Why not shipped: needs JIT compatibility audit of the Prometheus code path. Likely several hours of debugging if JIT chokes on prom_* fns.
Goal: a second WGSL kernel variant taking f16 inputs. Halves the memory bandwidth, may halve the latency on bandwidth-bound shapes.
What needs to happen:
- New WGSL kernel using
f16type (ori16/u16packed). - f64 → f16 conversion at the boundary; verify training stability.
- wgpu may need a feature flag for f16.
Expected payoff: ~2× on bandwidth-bound shapes (large weight matrices); training stability is the open question — PyTorch trains f16 with loss scaling, which we'd need to replicate.
Why not shipped: requires loss-scaling logic for training stability.

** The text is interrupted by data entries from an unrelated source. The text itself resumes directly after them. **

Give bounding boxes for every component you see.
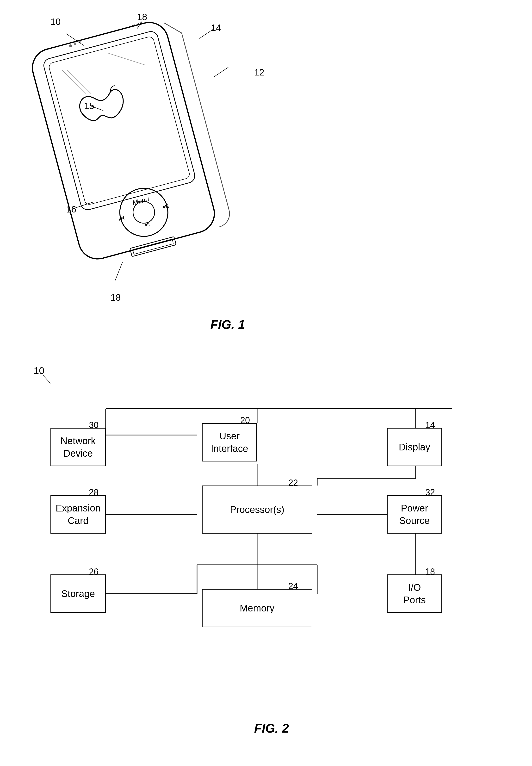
user-interface-block: UserInterface bbox=[202, 423, 257, 461]
svg-rect-2 bbox=[48, 36, 191, 206]
svg-rect-0 bbox=[28, 18, 219, 263]
svg-line-4 bbox=[67, 66, 91, 98]
svg-text:Menu: Menu bbox=[132, 195, 150, 207]
svg-line-21 bbox=[214, 67, 228, 77]
fig1-label: FIG. 1 bbox=[210, 317, 245, 332]
fig2-label: FIG. 2 bbox=[254, 721, 289, 735]
ref-24: 24 bbox=[288, 581, 298, 591]
svg-point-15 bbox=[74, 42, 76, 45]
ref-30: 30 bbox=[89, 420, 99, 430]
expansion-card-block: ExpansionCard bbox=[50, 495, 106, 534]
storage-block: Storage bbox=[50, 574, 106, 613]
fig2-container: 10 Networ bbox=[19, 361, 524, 745]
io-ports-block: I/OPorts bbox=[387, 574, 442, 613]
processors-block: Processor(s) bbox=[202, 486, 312, 534]
power-source-block: PowerSource bbox=[387, 495, 442, 534]
ref-22: 22 bbox=[288, 478, 298, 488]
ref-14-fig2: 14 bbox=[425, 420, 435, 430]
ref-28: 28 bbox=[89, 487, 99, 498]
svg-text:⏮: ⏮ bbox=[118, 214, 126, 222]
fig1-container: 10 18 14 12 15 16 18 bbox=[19, 10, 284, 334]
ref-20: 20 bbox=[240, 415, 250, 425]
svg-line-5 bbox=[107, 44, 146, 74]
svg-line-20 bbox=[199, 29, 214, 38]
svg-line-24 bbox=[115, 262, 123, 281]
ref-18-fig2: 18 bbox=[425, 567, 435, 577]
svg-text:⏭: ⏭ bbox=[162, 202, 170, 211]
diagram-connections bbox=[19, 361, 524, 745]
ref-26: 26 bbox=[89, 567, 99, 577]
memory-block: Memory bbox=[202, 589, 312, 627]
svg-line-22 bbox=[90, 106, 103, 111]
svg-point-6 bbox=[114, 183, 173, 242]
svg-point-14 bbox=[69, 44, 73, 48]
ref-32: 32 bbox=[425, 487, 435, 498]
svg-line-3 bbox=[62, 66, 86, 98]
network-device-block: NetworkDevice bbox=[50, 428, 106, 466]
display-block: Display bbox=[387, 428, 442, 466]
ipod-drawing: Menu ⏮ ⏭ ⏯ bbox=[19, 10, 260, 317]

Substantial cross-layer work.
- #1 cross-entropy: tried (cheap), shipped, small visible wall-clock gain at vocab=32 (the test scale), bigger gain expected at vocab=10k+
- #2 embedding lookup: tried, shipped, same story (small at our vocabs, big at larger)
- #3 softmax through GPU: tried with the scaffold; reformulated the goal once measurement showed memory-bound element-wise ops won't benefit at our shapes; shipped the scaffold so larger-scale or different-hardware runs can opt in
- #4 OMC_VM=1: tried with zero code (free experiment), negative result, recorded and not pursued — that's the correct "fail forward"
- #5 multi-head substrate-K: tried, shipped, -0.25% with 2/3 wins (directionally consistent with PyTorch L1-MH -8.94%)
- #6 substrate_resample fused: tried, shipped, eliminates tape_value round-trip
- #7-10: scoped honestly above. Each is its own chapter.
Five items + scaffold of one = 6/10 of the v0.8.5 plan in one chapter. The 4 remaining are each substantial enough to deserve focused attention rather than being rushed in this same chapter.
Rome wasn't built overnight; v0.8 was built across 6 chapters this week.